Um tödlichen Autounfällen vorzubeugen, setzen internationale wie nationale Präventionskampagnen auf Emotionen statt Belehrung.

Einen toten Körper vor sich liegen zu sehen, die kalten Glieder zu berühren oder gar den Leichnam zu waschen, ist wohl eine der einprägsamsten  Erfahrungen und macht bewusst, dass das Leben vergänglich ist. In einem Land, dessen Straßen zu den gefährlichsten der Welt gehören, plant die Regierung auf genau diesem Wege, notorische Verkehrssünder zur Vernunft zu bringen.

Tag für Tag sterben in Thailand im Schnitt 39 Menschen bei einem Verkehrsunfall. Doch das als „Woche der Gefahr“ bekannte Neujahrsfest Songkran bereitet den thailändischen Behörden besonders große Sorge. Der Brauch sieht vor, älteren Familienmitgliedern kleine Mengen Wasser über die Hände zu gießen, um ihnen Respekt zu erweisen.
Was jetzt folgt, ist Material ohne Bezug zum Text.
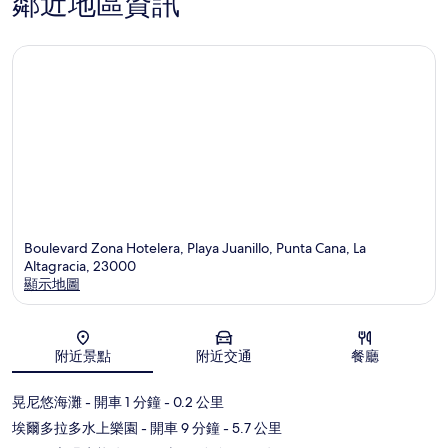
鄰近地區資訊
加
納
角
Boulevard Zona Hotelera, Playa Juanillo, Punta Cana, La
Altagracia, 23000
顯示地圖
地圖
附近景點
附近交通
餐廳
晃尼悠海灘
- 開車 1 分鐘
- 0.2 公里
埃爾多拉多水上樂園
- 開車 9 分鐘
- 5.7 公里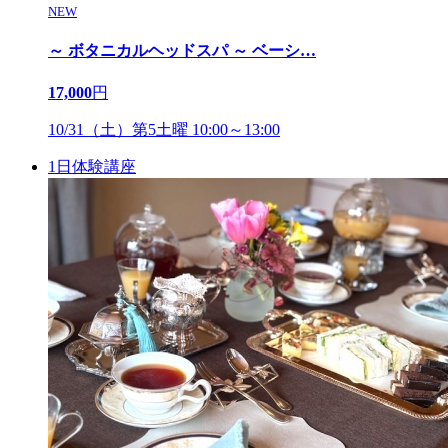
NEW
～ ボタニカルヘッドスパ ～ ベーシ
…
17,000
円
10/31（土）第5土曜 10:00～13:00
1日体験講座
Insbesondere in den Metropolen wie Bangkok herrscht jedoch während der Feierlichkeiten Ausnahmezustand: Zu Tausenden strömen Thais und Touristen gleichermaßen auf die Straßen, trinken, feiern und liefern einander regelrechte Wasserschlachten. Passanten, Autos, Motorräder – alles wird nass gespritzt. Der Alkohol fließt ebenfalls in rauen Mengen.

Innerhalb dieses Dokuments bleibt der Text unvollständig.